Extracted page text data:
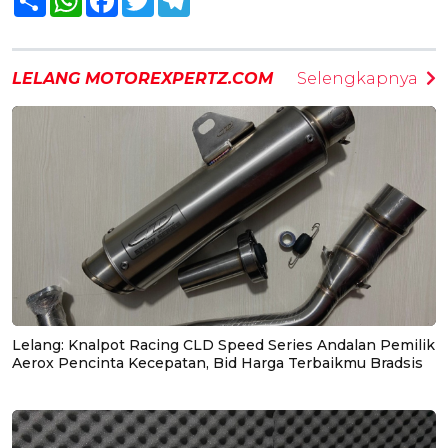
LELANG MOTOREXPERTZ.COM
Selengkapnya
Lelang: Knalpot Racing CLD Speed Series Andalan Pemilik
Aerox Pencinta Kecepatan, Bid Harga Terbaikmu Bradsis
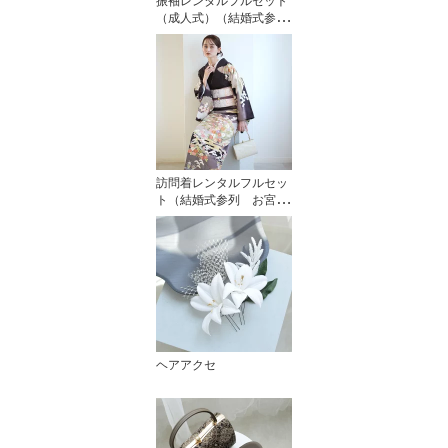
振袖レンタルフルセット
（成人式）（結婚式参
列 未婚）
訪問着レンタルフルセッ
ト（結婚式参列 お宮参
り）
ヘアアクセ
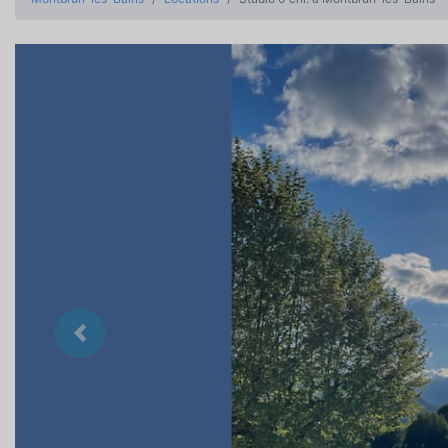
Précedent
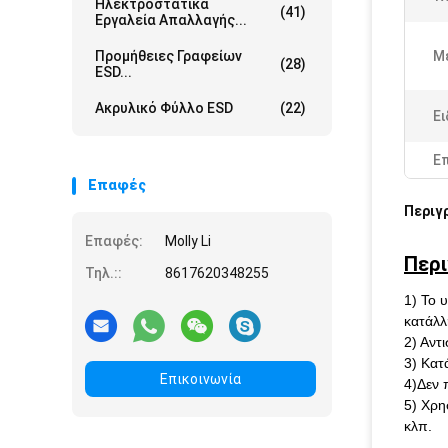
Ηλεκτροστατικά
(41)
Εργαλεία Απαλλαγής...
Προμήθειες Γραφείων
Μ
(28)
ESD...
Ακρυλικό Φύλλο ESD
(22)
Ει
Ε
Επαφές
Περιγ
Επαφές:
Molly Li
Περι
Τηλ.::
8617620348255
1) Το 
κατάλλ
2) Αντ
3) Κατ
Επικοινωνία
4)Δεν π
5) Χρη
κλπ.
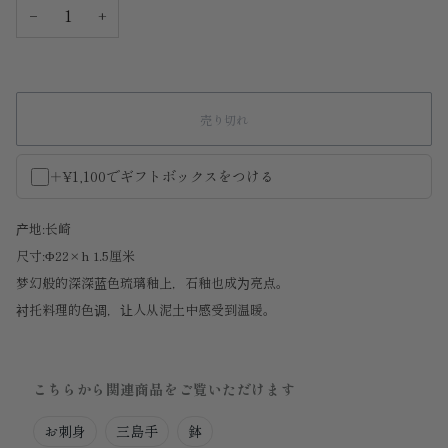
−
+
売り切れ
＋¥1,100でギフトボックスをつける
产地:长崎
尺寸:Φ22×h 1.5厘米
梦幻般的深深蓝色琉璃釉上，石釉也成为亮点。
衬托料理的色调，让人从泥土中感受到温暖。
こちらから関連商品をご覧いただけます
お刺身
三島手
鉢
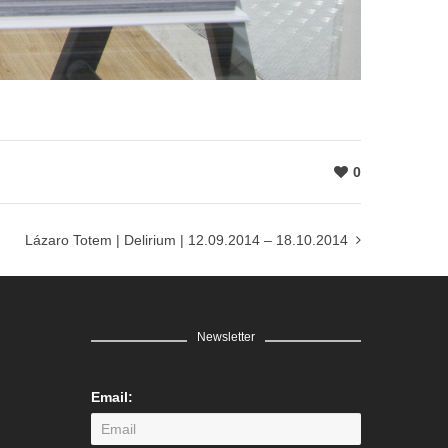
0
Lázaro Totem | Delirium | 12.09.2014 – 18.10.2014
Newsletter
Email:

EXERCISE DETAILS:
Your answer must be the lines from the one containing "振袖レンタルフルセット" through the last line of the records, both included, written out exactly and without pictures.

RESULT:
振袖レンタルフルセット
（成人式）（結婚式参
列 未婚）
訪問着レンタルフルセッ
ト（結婚式参列 お宮参
り）
ヘアアクセ
Précedent
Ηλεκτροστατικά
(41)
Εργαλεία Απαλλαγής...
Προμήθειες Γραφείων
Μ
(28)
ESD...
Ακρυλικό Φύλλο ESD
(22)
Ει
Ε
Επαφές
Περιγ
Επαφές:
Molly Li
Περι
Τηλ.::
8617620348255
1) Το 
κατάλλ
2) Αντ
3) Κατ
Επικοινωνία
4)Δεν π
5) Χρη
κλπ.
−
+
売り切れ
＋¥1,100でギフトボックスをつける
产地:长崎
尺寸:Φ22×h 1.5厘米
梦幻般的深深蓝色琉璃釉上，石釉也成为亮点。
衬托料理的色调，让人从泥土中感受到温暖。
こちらから関連商品をご覧いただけます
お刺身
三島手
鉢
0
Lázaro Totem | Delirium | 12.09.2014 – 18.10.2014
Newsletter
Email:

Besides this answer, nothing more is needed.